But future cuts and unexpected expenses loom ahead of the annual budget presentation next month.

Gov. Paul LePage laid out a plan to reduce spending by $35.5 million, with part of that curtailment being a $12.58 million reduction in General Purpose Aid for schools.

That cut means about a $197,000 reduction to Cape Elizabeth schools.

Michael Moore, School Board finance committee chairman, said the department will cover the shortfall by dipping into about $100,000 of its contingency fund and make up the rest from fuel and health insurance savings last year, without reducing programming.

“Based on what we’ve heard … we think we can meet that,” Moore said. “It’ll be challenging, but we feel we have the flexibility to offset that.”

One of the biggest challenges the board faces, Moore said, is the unexpected nature of the state cuts.

“The state’s commitment in allocation of funding is how we plan for the year’s budget and the visibility is deteriorating,” he said, referring to commitments the state made and then reduced. “It makes budgeting one year, or even on a longer-term basis, very challenging.”

The board is now working with legislators to improve the transparency of budgets so they can better forecast for these type of situations.

State Sen. Rebecca Millett, D-Cape Elizabeth, chairwoman of the Education and Cultural Affairs Committee, said she doesn’t expect any more cuts this year, but it’s difficult to predict.

“I understand and know from working with schools that it’s difficult to plan when you don’t what’s coming down the road a year later,” she said. “But if a company has a few shortfalls, or if the economy tanks, they have to make adjustments mid-year and that’s pretty much what happens here.”

Moore contended that the notable difference between businesses and schools is that schools have a much harder time raising revenue to make up for losses.

“To be told halfway through the year that the amount you already budgeted is going to be reduced is difficult,” he said. “We’re not a business we can’t raise prices. Voters have already approved the local portion on the ballot, and then to (make further cuts) mid-year is challenging to negotiate. We’re hopeful that the state can at least fund their portion on a one-year basis.”

This year is especially challenging, Millett said, noting that state revenues have come in lower than expected, on top of a $100 million shortfall at the Department of Health and Human Services.

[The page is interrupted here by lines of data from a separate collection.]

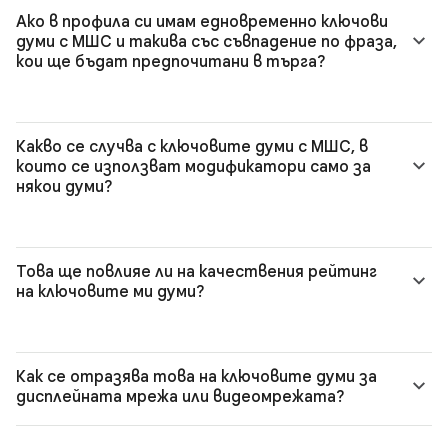
Ако в профила си имам едновременно ключови
думи с МШС и такива със съвпадение по фраза,
кои ще бъдат предпочитани в търга?
Какво се случва с ключовите думи с МШС, в
които се използват модификатори само за
някои думи?
Това ще повлияе ли на качествения рейтинг
на ключовите ми думи?
Как се отразява това на ключовите думи за
дисплейната мрежа или видеомрежата?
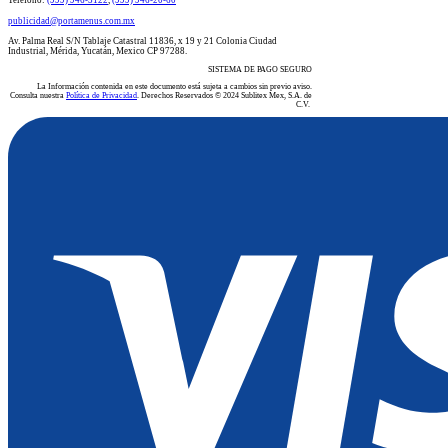
​​​​​​​​​​​​​​​​​​​​Teléfono:
(999) 946-3122
​​,
(999) 946-20-60
publicidad@portamenus.com.mx
Av. Palma Real S/N Tablaje Catastral 11836, x 19 y 21 Colonia Ciudad
Industrial, Mérida, Yucatán, Mexico CP 97288.
SISTEMA DE PAGO SEGURO
La Información contenida en este documento está sujeta a cambios sin previo aviso.
Consulta nuestra
Política de Privacidad
. Derechos Reservados © 2024 Sublitex Mex, S.A. de
C.V.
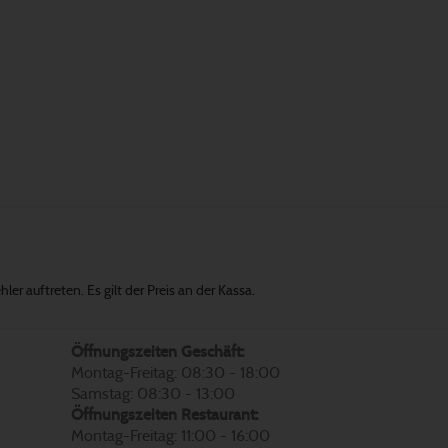
er auftreten. Es gilt der Preis an der Kassa.
Öffnungszeiten Geschäft:
Montag-Freitag: 08:30 - 18:00
Samstag: 08:30 - 13:00
Öffnungszeiten Restaurant:
Montag-Freitag: 11:00 - 16:00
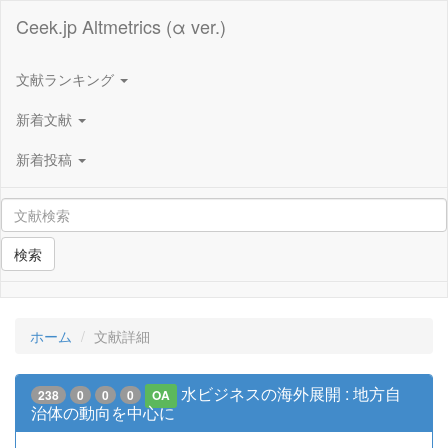
Ceek.jp Altmetrics (α ver.)
文献ランキング
新着文献
新着投稿
検索
ホーム
文献詳細
水ビジネスの海外展開 : 地方自
238
0
0
0
OA
治体の動向を中心に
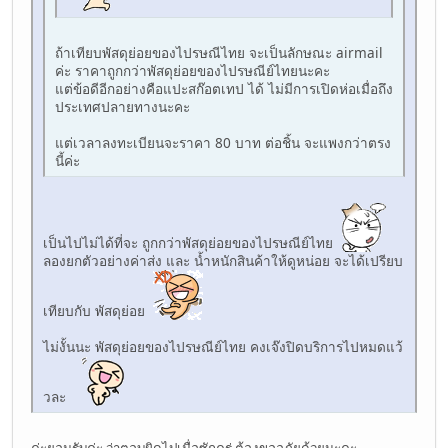
ถ้าเทียบพัสดุย่อยของไปรษณีไทย จะเป็นลักษณะ airmail
ค่ะ ราคาถูกกว่าพัสดุย่อยของไปรษณีย์ไทยนะคะ
แต่ข้อดีอีกอย่างคือแปะสก๊อตเทป ได้ ไม่มีการเปิดห่อเมื่อถึง
ประเทศปลายทางนะคะ
แต่เวลาลงทะเบียนจะราคา 80 บาท ต่อชิ้น จะแพงกว่าตรง
นี้ค่ะ
เป็นไปไม่ได้ที่จะ ถูกกว่าพัสดุย่อยของไปรษณีย์ไทย
ลองยกตัวอย่างค่าส่ง และ น้ำหนักสินค้าให้ดูหน่อย จะได้เปรียบ
เทียบกับ พัสดุย่อย
ไม่งั้นนะ พัสดุย่อยของไปรษณีย์ไทย คงเจ๊งปิดบริการไปหมดแว้
วละ
ค่ะยอมรับค่ะ ว่าตอบผิดไปเมื่อซักครู่ ต้องขออภัยด้วยนะคะ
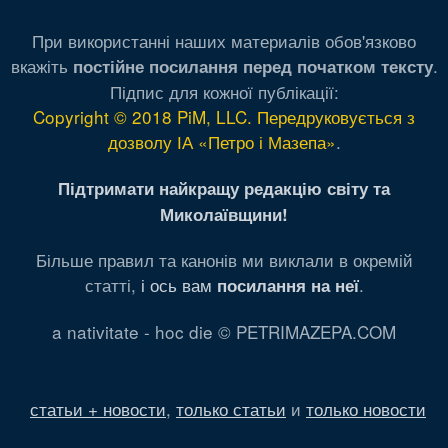
При використанні наших материалів обов'язково
вкажіть
.
постійне посилання перед початком тексту
Підпис для кожної публікації:
Copyright © 2018 PiM, LLC. Передруковується з
дозволу ІА «Петро і Мазепа»
.
Підтримати найкращу редакцію світу та
Миколаївщини!
Більше правил та канонів ми виклали в окремій
статті,
і ось вам
.
посилання на неї
a nativitate - hoc die © PETRIMAZEPA.COM
статьи + новости
,
только статьи
и
только новости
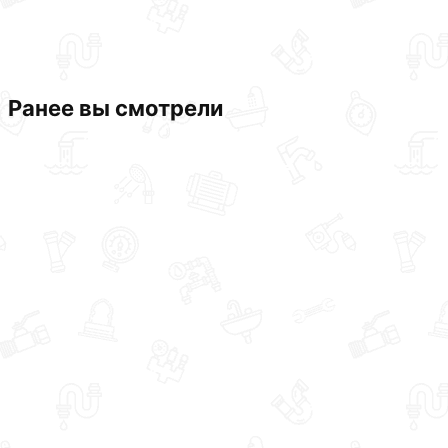
Ранее вы смотрели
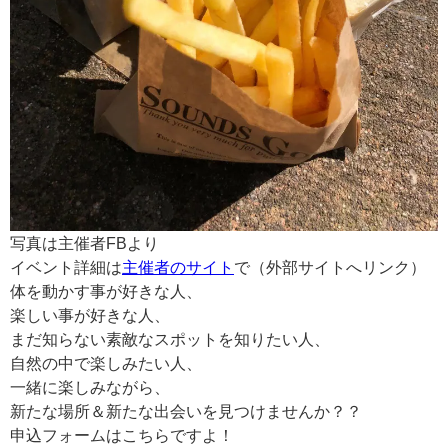
写真は主催者FBより
イベント詳細は
主催者のサイト
で（外部サイトへリンク）
体を動かす事が好きな人、
楽しい事が好きな人、
まだ知らない素敵なスポットを知りたい人、
自然の中で楽しみたい人、
一緒に楽しみながら、
新たな場所＆新たな出会いを見つけませんか？？
申込フォームはこちらですよ！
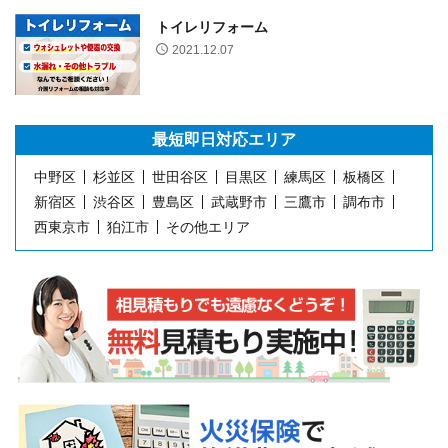
トイレリフォーム
2021.12.07
最短即日
対応エリア
中野区
杉並区
世田谷区
目黒区
練馬区
板橋区
新宿区
渋谷区
豊島区
武蔵野市
三鷹市
調布市
西東京市
狛江市
その他エリア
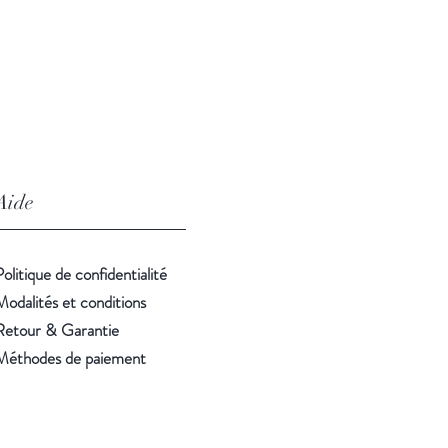
Aide
Politique de confidentialité
Modalités et conditions
Retour & Garantie
Méthodes de paiement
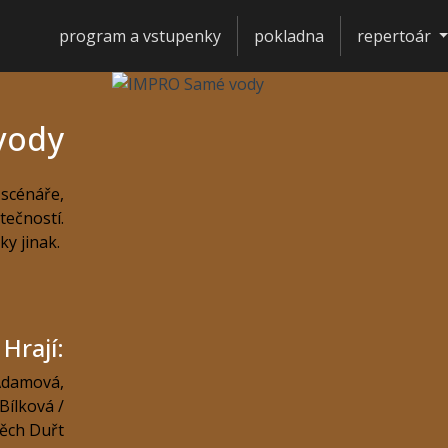
program a vstupenky
pokladna
repertoár
vody
 scénáře,
tečností.
ky jinak.
Hrají:
 Adamová
,
Bílková /
těch Duřt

But, she said, a new report on the Essential Programs and Services model, due out in April, could potentially provide a better idea of how Maine’s funding compares to other states, and hopefully help prevent dramatic swings in funding from year to year.

Superintendent Meredith Nadeau said additional cuts could be damaging and that administrators are exercising caution.

“When (funding) alters along the way, it’s not as if student needs have changed to the same magnitude,” Nadeau said Thursday. “Right now, we’re going to do our best to see what the district’s needs are to best serve the students and we’ll be making adjustments as needed based on the revenue picture, but that could be coming on late. We’re doing a lot of careful planning and ‘what if’ thinking.”

Moore said the School Department is not expecting state funding to increase, but that’s a typical factor they deal with every year. Now there’s concern that expectations may be substantially changing in the future.

“Local districts might have to start to fund a portion of teachers’ retirement,” he said. “It’s shifting the state’s commitment to local districts. That’s an entire change than what’s been going on for years and years. That part of it is something we’re watching carefully.”